*Source material*
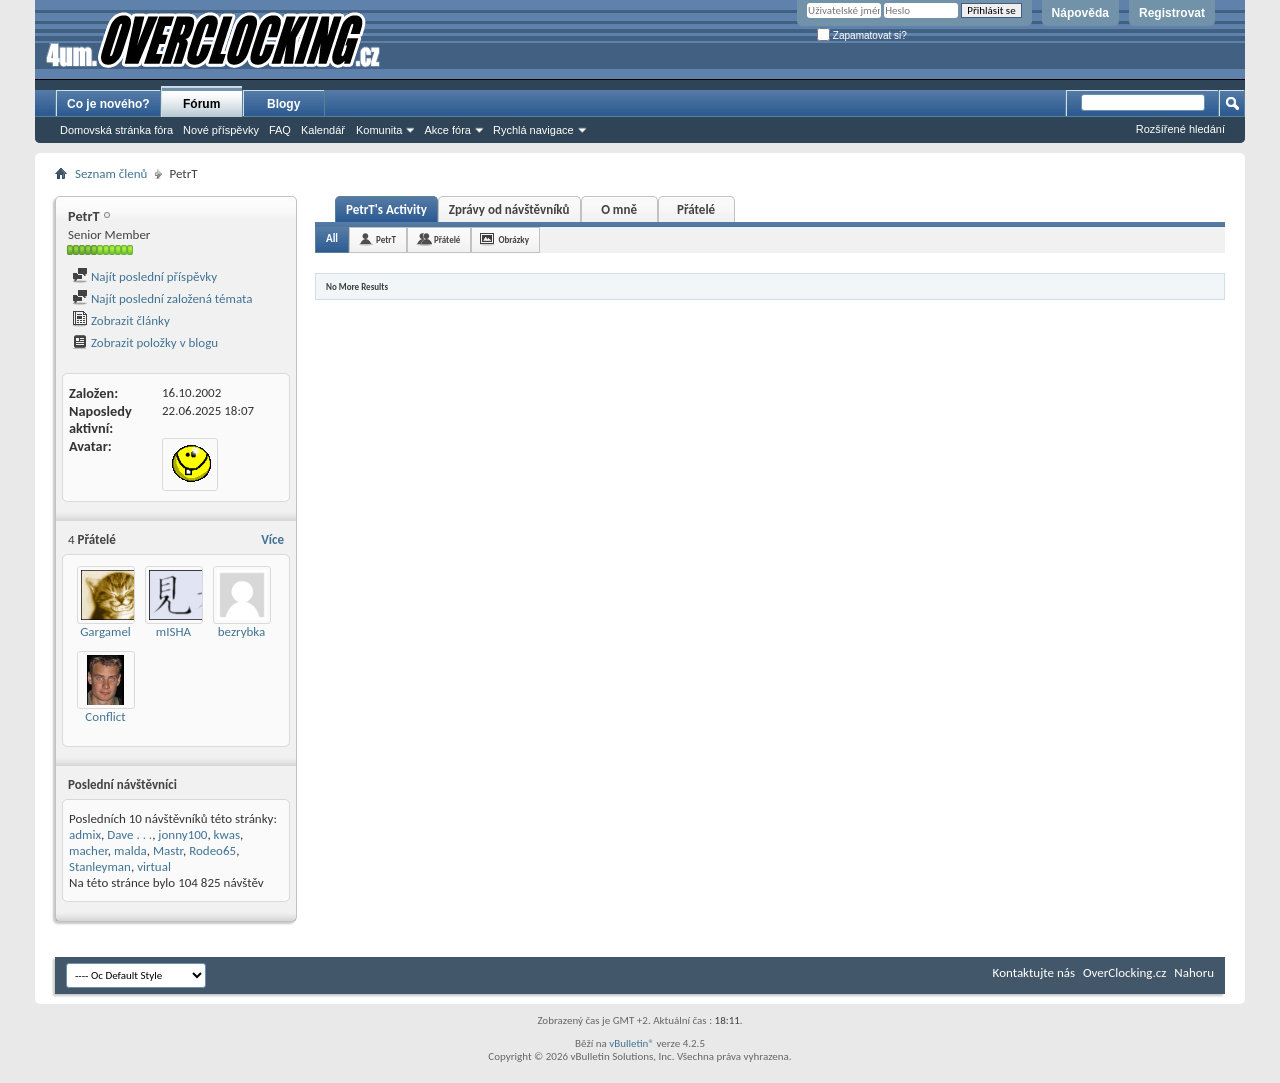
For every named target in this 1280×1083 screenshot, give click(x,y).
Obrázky (513, 239)
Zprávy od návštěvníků (509, 209)
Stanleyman (100, 866)
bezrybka (242, 631)
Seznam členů (111, 173)
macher (88, 850)
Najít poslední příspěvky (144, 276)
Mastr (168, 850)
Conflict (105, 716)
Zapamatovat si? (862, 35)
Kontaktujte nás (1034, 972)
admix (85, 834)
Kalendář (323, 130)
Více (272, 539)
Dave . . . (129, 834)
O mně (619, 209)
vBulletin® (631, 1043)
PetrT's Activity (386, 209)
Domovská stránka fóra (116, 130)
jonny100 (182, 834)
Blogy (283, 104)
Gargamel (105, 631)
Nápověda (1080, 13)
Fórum (201, 104)
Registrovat (1172, 13)
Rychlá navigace (533, 130)
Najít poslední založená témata (162, 298)
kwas (227, 834)
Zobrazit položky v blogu (145, 342)
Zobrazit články (121, 320)
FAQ (280, 130)
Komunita (379, 130)
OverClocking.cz (1124, 972)
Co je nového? (108, 104)
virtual (154, 866)
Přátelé (696, 209)
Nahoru (1194, 972)
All (332, 238)
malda (130, 850)
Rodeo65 (212, 850)
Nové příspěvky (221, 130)
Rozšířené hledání (1180, 129)
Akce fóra (447, 130)
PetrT (386, 239)
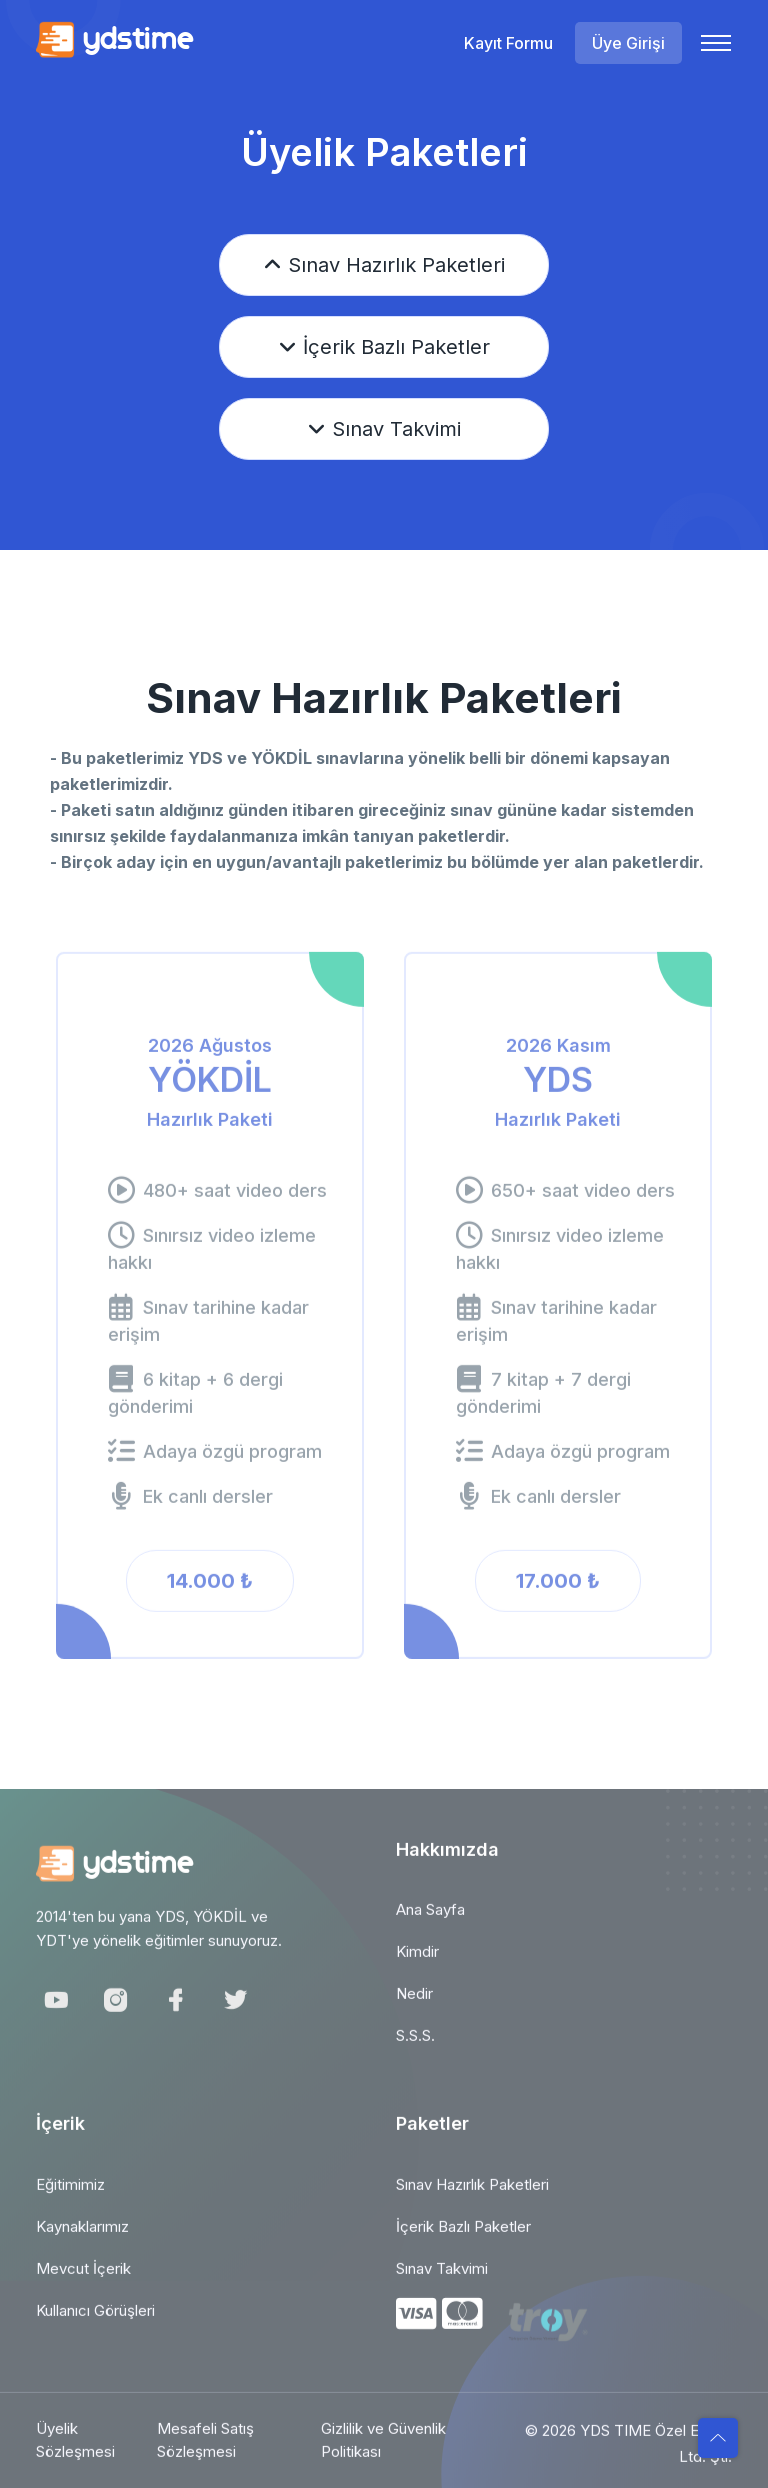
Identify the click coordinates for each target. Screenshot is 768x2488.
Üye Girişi (628, 43)
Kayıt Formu (508, 43)
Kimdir (417, 1962)
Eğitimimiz (70, 2195)
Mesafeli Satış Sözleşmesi (205, 2452)
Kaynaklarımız (82, 2237)
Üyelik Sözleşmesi (75, 2452)
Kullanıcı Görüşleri (95, 2321)
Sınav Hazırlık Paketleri (384, 265)
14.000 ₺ (210, 1592)
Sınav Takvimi (384, 429)
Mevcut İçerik (83, 2279)
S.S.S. (415, 2046)
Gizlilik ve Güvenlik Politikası (383, 2452)
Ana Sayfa (430, 1920)
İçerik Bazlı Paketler (384, 347)
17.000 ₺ (558, 1592)
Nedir (414, 2004)
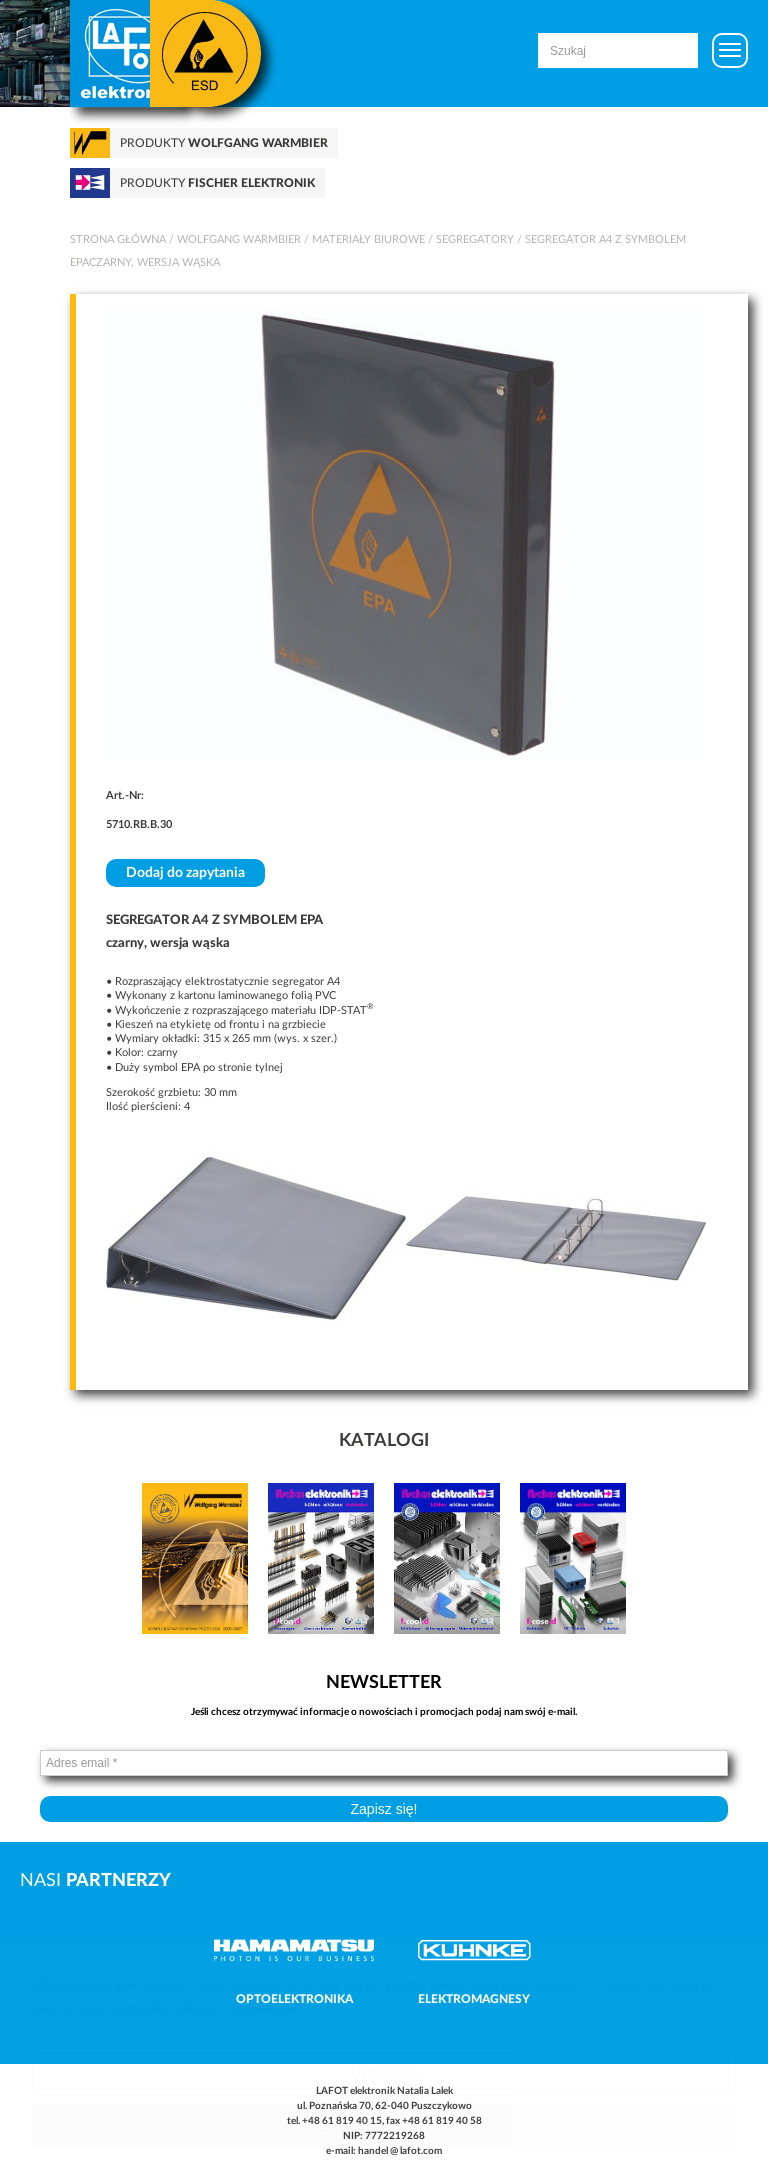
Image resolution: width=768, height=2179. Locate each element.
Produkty (224, 143)
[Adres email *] (384, 1763)
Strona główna (118, 239)
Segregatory (475, 239)
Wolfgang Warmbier (239, 239)
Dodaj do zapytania (185, 873)
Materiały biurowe (368, 239)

*What you are asked to do*
Search the records for the word "target" and copy out every line that holds it.

*Result for this task*
For every named target in this 1280×1083 screenshot, give click(x,y).
Identify the click coordinates for each target. Screenshot is 768x2488.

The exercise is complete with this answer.